Riccardo is from Verona, a lovely city in the North-East of Italy. He has lived in the Netherlands for a few years now, but is still really devoted to his country of birth. When we ask him what he loves most about Italy, he answers poetically: “Italy is definitely one of those countries with the most different landscapes. From seaside to mountains, you can find whatever you prefer. Italy is a puzzle with a lot of different pieces!” We asked him about the Italian eating and cooking habits, and how these differ from those in the Netherlands. Unfortunately, no cooking tips this time. Riccardo destroyed our illusion that all Italians can cook. He is the living example that we should not expect to get the cool stereotypical Italian dinner from everyone. However, he could tell us everything about the Italian eating culture and explains how the complicated Italian menu works.
The Italian food culture is rooted in a long-lasting tradition that is passed along from generation to generation. Usually, every typical dish has a story that tells how the dish has been created out of some circumstances, Riccardo explains. He thinks that this is because of the foundation of the concept ‘food’."In Italy, food is not just about the food itself, but about the entire experience." However, the eating culture differs between different regions in Italy. Riccardo told us that “every region and even every city is different and so are the typical dishes. I am sure It would take ages to try out all the typical dishes that we have in the whole country. It is amazing to see how tastes and ingredients change depending on the region, type of climate, culture and habits.”
"In Italy, food is not just about the food itself, but about the entire experience."
We asked Riccardo about the differences between the eating habits in the Netherlands compared to Italy. He mentioned the three differences that are most striking to him.
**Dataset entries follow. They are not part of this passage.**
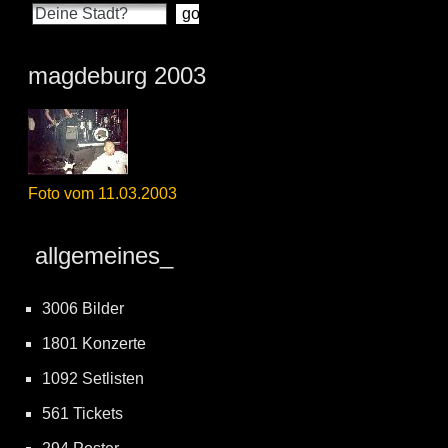
magdeburg 2003
Foto vom 11.03.2003
allgemeines_
3006 Bilder
1801 Konzerte
1092 Setlisten
561 Tickets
First, there is the timing. Similar to other southern European countries, the overall schedule of the two main meals is shifted later in the day, having lunch at 13:00 and dinner at 20:00. However, this varies between North and South Italy, as Southern Italian people usually eat at even later times. Furthermore, obviously, the type of food is completely different. When we asked Riccardo if there is something of the Dutch cuisine Italians can learn from, he replies, laughing: “Here we are touching my sense of Italian pride! Let’s say that there is always something to learn from everyone, so I would say yes. At the same time, I haven’t tried that much of the Dutch cuisine, so who knows!” The last difference he noticed while living in the Netherlands is the fact that Dutch people often eat salty food for breakfast, whereas this habit is almost nonexistent in Italy. Sweet breakfast is definitely the status quo.
We have both been to Italy several times. During these holidays we really enjoy the delicious food (and wine!) there. But one thing we are always confused about is the Italian menu. The Italian menus always consist of many different categories: primi, secondi, antipasti, etc. But how does this work? Do you eat all courses during one dinner? Do you eat them at the same time? Is it supposed to be shared? We are completely lost, so asked Riccardo to explain it (thank us later!). He explains that the different categories allow you to better adapt your meal depending on how hungry you are and what type of dishes you want to try.
Antipasti: the so-called “starters”. These are relatively small portions that should “prepare” you to complete the meal with an additional course (either a “Primo” or “Secondo”)
Primi: these are usually carbohydrates-based dishes (pasta, pasticcio, lasagna, tortellini. etc.). So, you will never see a fish or a steak as “Primi”.
Secondi: these are usually protein-based dishes: meat, seafood and others cooked in every possible form.
Contorni: these are “veggies” that can be cooked or not. Usually, this refers to all types of veggies that are served with the “Secondi”. In an Italian restaurant you will see that they will propose you “Contorni” alongside “Secondi”.
Riccardo tells us that Italians do not always eat all the courses. Mostly, you find combinations (Antipasto and Primo, Antipasto and Secondo or Primo and Secondo). When you go to the restaurants you might eat the three of them, if you are hungry, but at home the combination would be Primo and Secondo.
Finally, Riccardo gave a tip for a typical recipe from his hometown. It is called “ Peara’, a sauce made of bread, pepper, soup, oil and salt. It is very traditional, and is consumed only in Verona. Usually, it is eaten together with steamed meat and “cotechino”, a sort of cooked salami. “Beside the taste, I love this meal because it is very typical of my city and it is conceived as one of the most traditional and characteristic dishes in Verona!”